Tax Increases Likely in 2013

Tax rates are near historic lows. However, these rates are only the “temporary” Bush tax cuts that were implemented in 2001 and are scheduled to expire January 1, 2013. There is currently a stalemate in Washington over what to do. According to many commentators, the only possible chance of these rates continuing intact is if the Republicans have a clean sweep of the House, Senate and the White House. This is currently predicted unlikely.

What is likely is that there will be some tax increases that will go into effect in 2013. This makes 2012 tax planning imperative. The following taxes may be impacted:

The top tax rate for ordinary income is set to increase from 35% to an effective rate of 44.6%, thanks in part to a new 3.8 % surtax on investment income and a possible reinstated claw-back of itemized deductions.

Similarly, the tax rate on long-term capital gains could increase from 15% to 20% and the rate on qualified dividends from 15% to an effective 44.6%.

The federal estate tax rate is scheduled to increase from 35% to 55% with the exclusion amount dropping from $5.12 million to $1.0 million.

In today’s column, we will discuss some ways you can avoid or minimize the adverse effects of these changes. Planning for these likely tax changes is a major undertaking. Like many other taxpayers, you may want to start beginning the process now, rather than waiting for the fall elections. This will allow you additional time to implement any tax savings strategies.
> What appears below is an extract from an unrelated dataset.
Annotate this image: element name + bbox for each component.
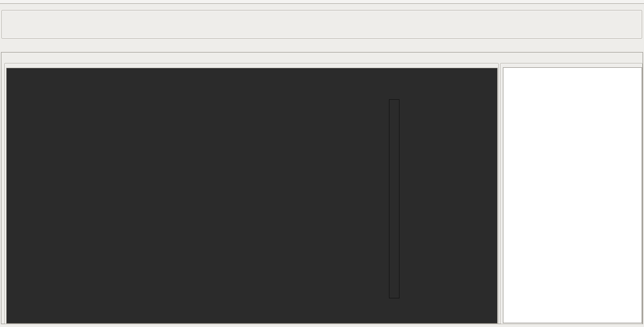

Capital Gain Harvesting. It may make sense for you to harvest capital gains in 2012 to take advantage of the current lower rates. You would sell appreciated capital assets and immediately reinvest in the same or similar assets. You would then hold the new assets until you would otherwise have sold them, so there would be no change in your investment strategy.

Deciding whether to use the strategy is not as simple as it might appear on the surface, however, because the lower tax rates must generally be weighed against a loss of tax deferral. By harvesting the capital gains in 2012, you would be paying a lower tax rate, but recognizing the gains earlier. The greater the differential in tax rates and the shorter the time before the second sale the more favorable capital gain harvesting would be.

In some cases, the correct decision will be clear without doing any analysis. If you are currently in the 0% long-term capital gains bracket, 2012 capital gain harvesting would always be favorable because it would give you a free basis step-up. Capital gain harvesting would also be more favorable if you planned to sell the stock in 2013 or 2014 anyway. The time value of the tax deferral would be small compared with the future tax savings.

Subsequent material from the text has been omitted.